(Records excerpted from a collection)
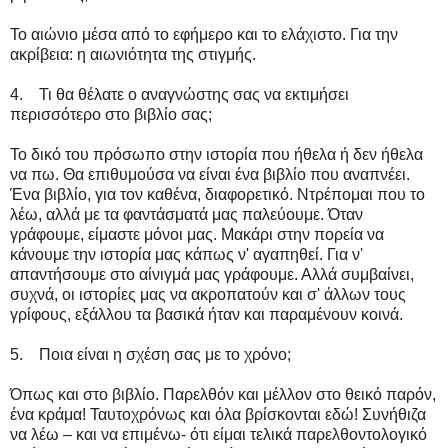
Το αιώνιο μέσα από το εφήμερο και το ελάχιστο. Για την
ακρίβεια: η αιωνιότητα της στιγμής.
4. Τι θα θέλατε ο αναγνώστης σας να εκτιμήσει
περισσότερο στο βιβλίο σας;
Το δικό του πρόσωπο στην ιστορία που ήθελα ή δεν ήθελα
να πω. Θα επιθυμούσα να είναι ένα βιβλίο που αναπνέει.
Ένα βιβλίο, για τον καθένα, διαφορετικό. Ντρέπομαι που το
λέω, αλλά με τα φαντάσματά μας παλεύουμε. Όταν
γράφουμε, είμαστε μόνοι μας. Μακάρι στην πορεία να
κάνουμε την ιστορία μας κάπως ν' αγαπηθεί. Για ν'
απαντήσουμε στο αίνιγμά μας γράφουμε. Αλλά συμβαίνει,
συχνά, οι ιστορίες μας να ακροπατούν και σ' άλλων τους
γρίφους, εξάλλου τα βασικά ήταν και παραμένουν κοινά.
5. Ποια είναι η σχέση σας με το χρόνο;
Όπως και στο βιβλίο. Παρελθόν και μέλλον στο θεικό παρόν,
ένα κράμα! Ταυτοχρόνως και όλα βρίσκονται εδώ! Συνήθιζα
να λέω – και να επιμένω- ότι είμαι τελικά παρελθοντολογικό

PROBLEM REQUIREMENTS: Find all the lines with "στην" in the data and copy them.

ANSWER TO THE PROBLEM:
Το δικό του πρόσωπο στην ιστορία που ήθελα ή δεν ήθελα
γράφουμε, είμαστε μόνοι μας. Μακάρι στην πορεία να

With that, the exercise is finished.